* **About this task**:
Only the lines that hold "Адаптивный" should be in the answer, each copied from the data below.

[Collected data]

******************************

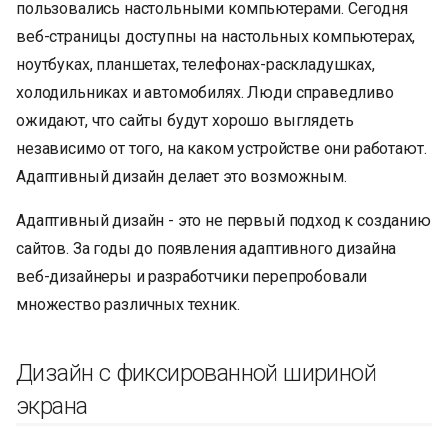
пользовались настольными компьютерами. Сегодня
и
веб-страницы доступны на настольных компьютерах,
я
ноутбуках, планшетах, телефонах-раскладушках,
п
холодильниках и автомобилях. Люди справедливо
ожидают, что сайты будут хорошо выглядеть
о
независимо от того, на каком устройстве они работают.
и
Адаптивный дизайн делает это возможным.
с
Адаптивный дизайн - это не первый подход к созданию
к
сайтов. За годы до появления адаптивного дизайна
а
веб-дизайнеры и разработчики перепробовали
множество различных техник.
Дизайн с фиксированной шириной
экрана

******************************

* **Worked solution**:
Адаптивный дизайн делает это возможным.
Адаптивный дизайн - это не первый подход к созданию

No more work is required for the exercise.